■ **Work task**
Pictures do not belong in the copy. Return all of the entries exactly.

■ **Records provided**
╔══

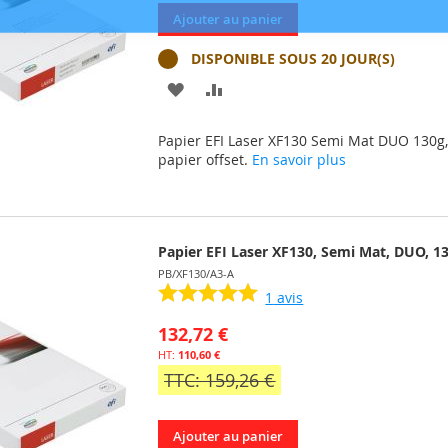
Ajouter au panier
DISPONIBLE SOUS 20 JOUR(S)
AJOUTER
AJOUTER
À
AU
Papier EFI Laser XF130 Semi Mat DUO 130g, 
MA
COMPARATEUR
papier offset.
En savoir plus
LISTE
D’ENVIE
Papier EFI Laser XF130, Semi Mat, DUO, 130
PB/XF130/A3-A
1
avis
132,72 €
110,60 €
TTC: 159,26 €
Ajouter au panier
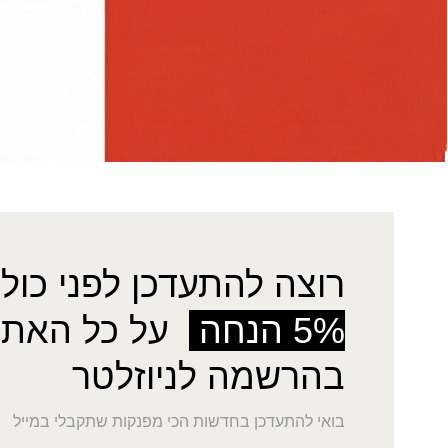
מטפחת טהרה
₪
130.00
מטפחת שושן
רוצה להתעדכן לפני כולן
5% הנחה
על כל האתר
בהרשמה לניוזלטר
בואי להתעדכן בחדשות הכי מפנקות שתקבלי במייל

╚══

■ **Solution to the exercise**
Ajouter au panier
DISPONIBLE SOUS 20 JOUR(S)
AJOUTER
AJOUTER
À
AU
Papier EFI Laser XF130 Semi Mat DUO 130g, 
MA
COMPARATEUR
papier offset.
En savoir plus
LISTE
D’ENVIE
Papier EFI Laser XF130, Semi Mat, DUO, 130
PB/XF130/A3-A
1
avis
132,72 €
110,60 €
TTC: 159,26 €
Ajouter au panier
מטפחת טהרה
₪
130.00
מטפחת שושן
רוצה להתעדכן לפני כולן
5% הנחה
על כל האתר
בהרשמה לניוזלטר
בואי להתעדכן בחדשות הכי מפנקות שתקבלי במייל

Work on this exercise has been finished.